▸ Directions for this task
Filter this data down to the lines that hold "Privacy", and copy them.

BEGIN Dataset records

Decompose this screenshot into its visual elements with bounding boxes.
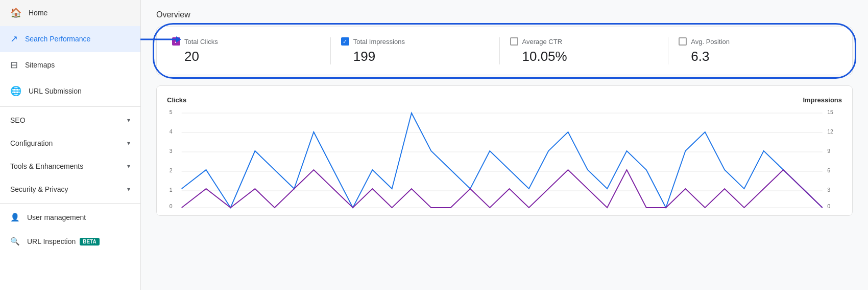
avg-position-value: 6.3 (679, 49, 709, 64)
search-icon: 🔍 (10, 237, 20, 246)
chevron-down-icon: ▾ (127, 140, 130, 147)
metric-total-clicks[interactable]: ✓ Total Clicks 20 (172, 37, 331, 64)
average-ctr-label: Average CTR (522, 38, 563, 46)
divider (0, 106, 140, 107)
total-clicks-value: 20 (172, 49, 199, 64)
svg-text:3: 3 (827, 187, 830, 193)
svg-text:15: 15 (827, 109, 833, 115)
total-impressions-value: 199 (341, 49, 375, 64)
globe-icon: 🌐 (10, 85, 21, 97)
total-clicks-checkbox[interactable]: ✓ (172, 37, 180, 46)
sidebar-item-label: SEO (10, 116, 26, 124)
metric-avg-position[interactable]: Avg. Position 6.3 (668, 37, 837, 64)
svg-text:2: 2 (170, 167, 173, 173)
sidebar-item-label: Sitemaps (25, 61, 55, 69)
sidebar-item-label: URL Submission (29, 87, 82, 95)
svg-text:12: 12 (827, 128, 833, 135)
total-clicks-label: Total Clicks (184, 38, 218, 46)
svg-text:0: 0 (170, 203, 173, 209)
sidebar: 🏠 Home ↗ Search Performance ⊟ Sitemaps 🌐… (0, 0, 141, 290)
clicks-axis-label: Clicks (167, 96, 186, 104)
beta-badge: BETA (80, 238, 99, 246)
sidebar-item-sitemaps[interactable]: ⊟ Sitemaps (0, 52, 140, 78)
sidebar-item-url-inspection[interactable]: 🔍 URL Inspection BETA (0, 230, 140, 254)
svg-text:1: 1 (170, 187, 173, 193)
sidebar-item-security-privacy[interactable]: Security & Privacy ▾ (0, 178, 140, 201)
sidebar-item-url-submission[interactable]: 🌐 URL Submission (0, 78, 140, 104)
chart-container: 5 4 3 2 1 0 15 12 9 6 3 0 (167, 108, 842, 210)
chevron-down-icon: ▾ (127, 163, 130, 170)
trend-icon: ↗ (10, 33, 18, 44)
avg-position-label: Avg. Position (691, 38, 730, 46)
sidebar-item-home[interactable]: 🏠 Home (0, 0, 140, 26)
sidebar-item-seo[interactable]: SEO ▾ (0, 109, 140, 132)
average-ctr-value: 10.05% (510, 49, 567, 64)
chart-header: Clicks Impressions (167, 96, 842, 104)
svg-text:4: 4 (170, 128, 173, 135)
sidebar-item-label: URL Inspection (27, 237, 76, 246)
impressions-axis-label: Impressions (803, 96, 842, 104)
sidebar-item-label: Tools & Enhancements (10, 162, 83, 170)
sidebar-item-user-management[interactable]: 👤 User management (0, 206, 140, 230)
sidebar-item-label: Search Performance (25, 35, 90, 43)
metrics-panel: ✓ Total Clicks 20 ✓ Total Impressions 19… (156, 27, 853, 75)
sidebar-item-label: User management (27, 213, 86, 221)
total-impressions-checkbox[interactable]: ✓ (341, 37, 349, 46)
performance-chart: 5 4 3 2 1 0 15 12 9 6 3 0 (167, 108, 842, 210)
chevron-down-icon: ▾ (127, 186, 130, 193)
sidebar-item-label: Configuration (10, 139, 53, 147)
svg-text:3: 3 (170, 148, 173, 154)
sidebar-item-search-performance[interactable]: ↗ Search Performance (0, 26, 140, 52)
metrics-row: ✓ Total Clicks 20 ✓ Total Impressions 19… (172, 37, 837, 64)
sitemaps-icon: ⊟ (10, 59, 18, 71)
average-ctr-checkbox[interactable] (510, 37, 518, 46)
home-icon: 🏠 (10, 7, 21, 18)
sidebar-item-label: Security & Privacy (10, 185, 68, 193)
svg-text:9: 9 (827, 148, 830, 154)
sidebar-item-label: Home (29, 9, 47, 17)
svg-text:6: 6 (827, 167, 830, 173)
overview-title: Overview (156, 10, 853, 19)
divider (0, 203, 140, 204)
sidebar-item-tools-enhancements[interactable]: Tools & Enhancements ▾ (0, 155, 140, 178)
sidebar-item-configuration[interactable]: Configuration ▾ (0, 132, 140, 155)
chevron-down-icon: ▾ (127, 117, 130, 124)
user-icon: 👤 (10, 213, 20, 222)
chart-panel: Clicks Impressions 5 4 3 2 1 0 15 12 9 6… (156, 85, 853, 216)
total-impressions-label: Total Impressions (353, 38, 405, 46)
svg-text:0: 0 (827, 203, 830, 209)
main-content: Overview ✓ Total Clicks 20 ✓ Total Impre… (141, 0, 868, 290)
avg-position-checkbox[interactable] (679, 37, 687, 46)
metric-average-ctr[interactable]: Average CTR 10.05% (500, 37, 669, 64)
metric-total-impressions[interactable]: ✓ Total Impressions 199 (331, 37, 500, 64)
svg-text:5: 5 (170, 109, 173, 115)
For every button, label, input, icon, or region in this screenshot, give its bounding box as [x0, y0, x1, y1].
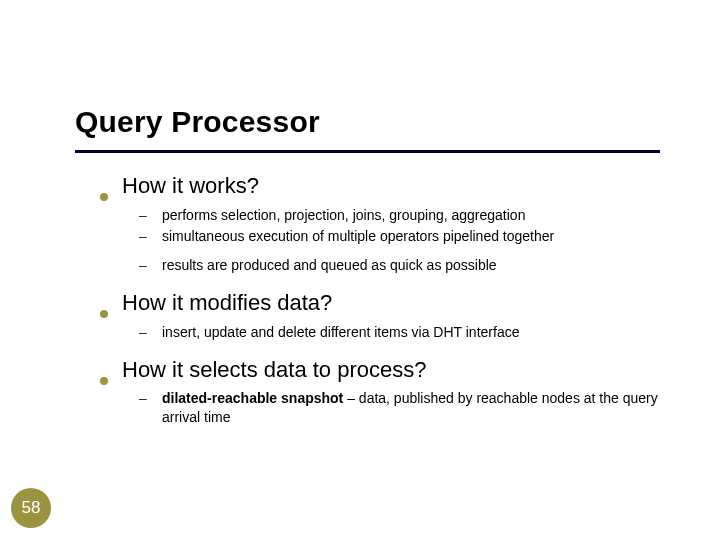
- slide-body: How it works? – performs selection, proj…: [100, 172, 690, 441]
- emphasis-text: dilated-reachable snapshot: [162, 390, 343, 406]
- title-underline: [75, 150, 660, 153]
- bullet-level1: How it works?: [100, 172, 690, 200]
- disc-bullet-icon: [100, 310, 108, 318]
- dash-bullet-icon: –: [138, 390, 148, 406]
- level1-text: How it modifies data?: [122, 289, 332, 317]
- bullet-level2: – insert, update and delete different it…: [138, 323, 690, 342]
- bullet-level2: – dilated-reachable snapshot – data, pub…: [138, 389, 690, 427]
- slide-title: Query Processor: [75, 105, 320, 139]
- level2-text: insert, update and delete different item…: [162, 323, 519, 342]
- disc-bullet-icon: [100, 193, 108, 201]
- page-number: 58: [22, 498, 41, 518]
- bullet-level2: – results are produced and queued as qui…: [138, 256, 690, 275]
- bullet-level1: How it selects data to process?: [100, 356, 690, 384]
- bullet-level2: – simultaneous execution of multiple ope…: [138, 227, 690, 246]
- level2-text: dilated-reachable snapshot – data, publi…: [162, 389, 690, 427]
- sub-bullets: – insert, update and delete different it…: [138, 323, 690, 342]
- sub-bullets: – dilated-reachable snapshot – data, pub…: [138, 389, 690, 427]
- dash-bullet-icon: –: [138, 207, 148, 223]
- dash-bullet-icon: –: [138, 324, 148, 340]
- level1-text: How it selects data to process?: [122, 356, 426, 384]
- sub-bullets: – performs selection, projection, joins,…: [138, 206, 690, 276]
- bullet-level2: – performs selection, projection, joins,…: [138, 206, 690, 225]
- level1-text: How it works?: [122, 172, 259, 200]
- bullet-level1: How it modifies data?: [100, 289, 690, 317]
- dash-bullet-icon: –: [138, 257, 148, 273]
- disc-bullet-icon: [100, 377, 108, 385]
- dash-bullet-icon: –: [138, 228, 148, 244]
- level2-text: results are produced and queued as quick…: [162, 256, 497, 275]
- level2-text: simultaneous execution of multiple opera…: [162, 227, 554, 246]
- level2-text: performs selection, projection, joins, g…: [162, 206, 525, 225]
- page-number-badge: 58: [11, 488, 51, 528]
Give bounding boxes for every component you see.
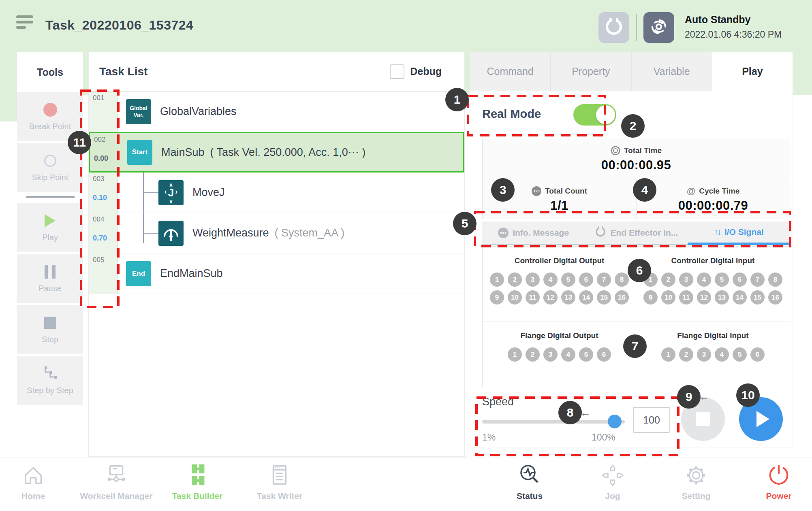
tab-play[interactable]: Play [712, 52, 793, 91]
flange-input-grid: 123456 [640, 347, 786, 362]
io-indicator: 2 [679, 347, 693, 362]
task-row-title: MainSub [161, 146, 205, 159]
tab-property[interactable]: Property [551, 52, 631, 91]
io-indicator: 4 [543, 273, 558, 287]
controller-input-grid: 12345678910111213141516 [640, 273, 786, 304]
nav-power[interactable]: Power [730, 461, 812, 501]
line-number-cell: 003 0.10 [89, 172, 118, 213]
io-indicator: 14 [579, 290, 593, 304]
flange-output-grid: 123456 [487, 347, 633, 362]
io-indicator: 5 [579, 347, 593, 362]
stop-square-icon [696, 412, 710, 426]
jog-icon [600, 461, 625, 488]
page-title: Task_20220106_153724 [45, 18, 193, 33]
annotation-arrow: ← [580, 407, 591, 419]
tab-variable[interactable]: Variable [632, 52, 712, 91]
start-icon: Start [127, 140, 152, 165]
annotation-arrow: ← [699, 391, 709, 403]
subtab-io-signal[interactable]: ↑↓ I/O Signal [688, 221, 790, 245]
speed-slider[interactable] [482, 420, 625, 424]
task-writer-icon [267, 461, 292, 488]
subtab-info-message[interactable]: ••• Info. Message [482, 221, 585, 244]
menu-hamburger-icon[interactable] [16, 15, 35, 32]
info-message-icon: ••• [498, 228, 509, 238]
annotation-badge-6: 6 [628, 259, 651, 282]
speed-min-label: 1% [482, 432, 496, 443]
robot-state-button[interactable] [643, 12, 674, 43]
step-by-step-icon [42, 366, 58, 381]
real-mode-toggle[interactable] [573, 104, 616, 126]
task-row-weightmeasure[interactable]: 004 0.70 WeightMeasure ( System_AA ) [89, 213, 464, 253]
header-background-band-tail [0, 95, 17, 121]
end-effector-status-button[interactable] [598, 12, 629, 43]
flange-output-title: Flange Digital Output [520, 331, 598, 340]
task-row-endmainsub[interactable]: 005 End EndMainSub [89, 253, 464, 294]
speed-value-input[interactable]: 100 [633, 407, 670, 433]
total-time-label-row: Total Time [611, 146, 662, 155]
toggle-knob [596, 105, 615, 124]
debug-checkbox[interactable] [390, 64, 404, 79]
clock-icon [611, 146, 620, 155]
run-stats-box: Total Time 00:00:00.95 123 Total Count 1… [482, 139, 790, 219]
io-signal-icon: ↑↓ [714, 227, 720, 237]
total-time-value: 00:00:00.95 [601, 158, 671, 172]
nav-jog[interactable]: Jog [564, 461, 661, 501]
play-triangle-icon [756, 411, 769, 427]
count-icon: 123 [532, 186, 541, 196]
io-indicator: 9 [490, 290, 504, 304]
pause-tool-button[interactable]: Pause [17, 254, 83, 303]
annotation-badge-8: 8← [558, 401, 582, 424]
task-row-params: ( Task Vel. 250.000, Acc. 1,0⋯ ) [210, 146, 366, 159]
io-indicator: 1 [490, 273, 504, 287]
end-icon: End [126, 261, 151, 286]
io-indicator: 16 [768, 290, 782, 304]
skip-point-icon [44, 153, 56, 168]
io-indicator: 15 [750, 290, 765, 304]
speed-slider-thumb[interactable] [608, 415, 622, 428]
io-indicator: 7 [597, 273, 611, 287]
controller-output-title: Controller Digital Output [515, 256, 605, 265]
task-row-mainsub-selected[interactable]: 002 0.00 Start MainSub ( Task Vel. 250.0… [89, 132, 464, 172]
task-row-title: EndMainSub [160, 267, 223, 280]
annotation-badge-4: 4 [633, 178, 656, 202]
play-tool-button[interactable]: Play [17, 203, 83, 252]
flange-input-title: Flange Digital Input [677, 331, 748, 340]
tree-connector [143, 192, 158, 193]
task-row-movej[interactable]: 003 0.10 ∧ ‹J› ∨ MoveJ [89, 172, 464, 213]
stop-tool-button[interactable]: Stop [17, 305, 83, 354]
nav-task-writer[interactable]: Task Writer [231, 461, 328, 501]
status-icon [517, 461, 543, 488]
task-row-globalvariables[interactable]: 001 GlobalVar. GlobalVariables [89, 92, 464, 132]
workcell-manager-icon [104, 461, 129, 488]
io-indicator: 6 [597, 347, 611, 362]
speed-label: Speed [482, 396, 514, 408]
pause-icon [45, 264, 56, 279]
debug-label: Debug [410, 66, 442, 77]
io-indicator: 9 [643, 290, 658, 304]
io-indicator: 14 [733, 290, 747, 304]
robot-status-label: Auto Standby [685, 14, 751, 26]
tools-panel: Tools Break Point Skip Point Play Pause … [17, 52, 83, 407]
power-icon [766, 461, 791, 488]
home-icon [21, 461, 46, 488]
io-indicator: 3 [543, 347, 558, 362]
subtab-end-effector[interactable]: End Effector In... [585, 221, 687, 244]
task-row-title: GlobalVariables [160, 105, 237, 118]
debug-toggle[interactable]: Debug [390, 64, 442, 79]
io-indicator: 16 [615, 290, 629, 304]
io-indicator: 12 [543, 290, 558, 304]
line-number-cell: 001 [89, 92, 118, 132]
io-indicator: 8 [768, 273, 782, 287]
step-by-step-button[interactable]: Step by Step [17, 356, 83, 405]
total-count-value: 1/1 [550, 198, 568, 213]
end-effector-icon [594, 226, 607, 240]
movej-icon: ∧ ‹J› ∨ [158, 180, 184, 205]
io-indicator: 12 [697, 290, 711, 304]
task-row-title: MoveJ [192, 186, 225, 199]
global-variables-icon: GlobalVar. [126, 99, 151, 124]
io-indicator: 5 [561, 273, 575, 287]
tools-panel-title: Tools [17, 52, 83, 92]
io-indicator: 2 [526, 347, 540, 362]
nav-status[interactable]: Status [481, 461, 578, 501]
tab-command[interactable]: Command [470, 52, 551, 91]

END Dataset records

▸ Your solution
sidebar-item-security-privacy[interactable]: Security & Privacy ▾ (0, 178, 140, 201)
sidebar-item-label: Security & Privacy (10, 185, 68, 193)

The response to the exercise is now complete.